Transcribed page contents

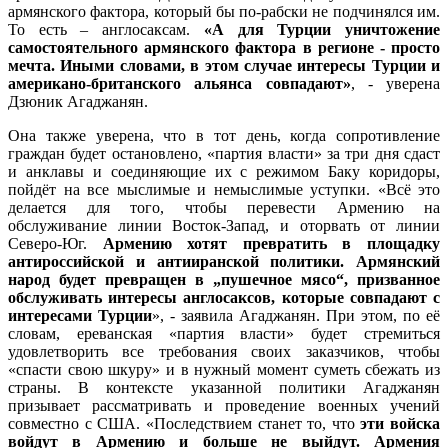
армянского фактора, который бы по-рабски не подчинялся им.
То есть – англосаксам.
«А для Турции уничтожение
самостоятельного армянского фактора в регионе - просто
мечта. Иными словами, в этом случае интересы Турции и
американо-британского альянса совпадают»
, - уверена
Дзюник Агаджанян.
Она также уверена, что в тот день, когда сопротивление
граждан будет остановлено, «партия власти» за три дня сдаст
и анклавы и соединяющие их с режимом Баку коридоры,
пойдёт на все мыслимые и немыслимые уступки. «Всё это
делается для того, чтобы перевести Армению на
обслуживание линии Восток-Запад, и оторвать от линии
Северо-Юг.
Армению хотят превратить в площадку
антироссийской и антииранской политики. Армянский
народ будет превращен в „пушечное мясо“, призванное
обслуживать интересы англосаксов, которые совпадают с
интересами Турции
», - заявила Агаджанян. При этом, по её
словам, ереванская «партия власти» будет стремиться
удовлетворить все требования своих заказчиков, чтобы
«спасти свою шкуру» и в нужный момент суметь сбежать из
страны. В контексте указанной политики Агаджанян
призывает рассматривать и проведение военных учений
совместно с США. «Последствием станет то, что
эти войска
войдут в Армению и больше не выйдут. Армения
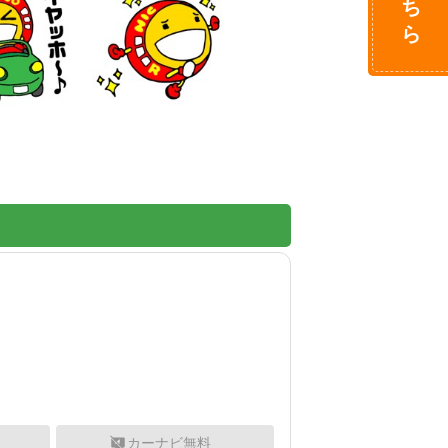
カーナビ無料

**YOUR ASSIGNMENT:**
Word for word and without any pictures, return all of the lines above.

**REPLY TO THE EXERCISE:**
армянского фактора, который бы по-рабски не подчинялся им.
То есть – англосаксам.
«А для Турции уничтожение
самостоятельного армянского фактора в регионе - просто
мечта. Иными словами, в этом случае интересы Турции и
американо-британского альянса совпадают»
, - уверена
Дзюник Агаджанян.
Она также уверена, что в тот день, когда сопротивление
граждан будет остановлено, «партия власти» за три дня сдаст
и анклавы и соединяющие их с режимом Баку коридоры,
пойдёт на все мыслимые и немыслимые уступки. «Всё это
делается для того, чтобы перевести Армению на
обслуживание линии Восток-Запад, и оторвать от линии
Северо-Юг.
Армению хотят превратить в площадку
антироссийской и антииранской политики. Армянский
народ будет превращен в „пушечное мясо“, призванное
обслуживать интересы англосаксов, которые совпадают с
интересами Турции
», - заявила Агаджанян. При этом, по её
словам, ереванская «партия власти» будет стремиться
удовлетворить все требования своих заказчиков, чтобы
«спасти свою шкуру» и в нужный момент суметь сбежать из
страны. В контексте указанной политики Агаджанян
призывает рассматривать и проведение военных учений
совместно с США. «Последствием станет то, что
эти войска
войдут в Армению и больше не выйдут. Армения
カーナビ無料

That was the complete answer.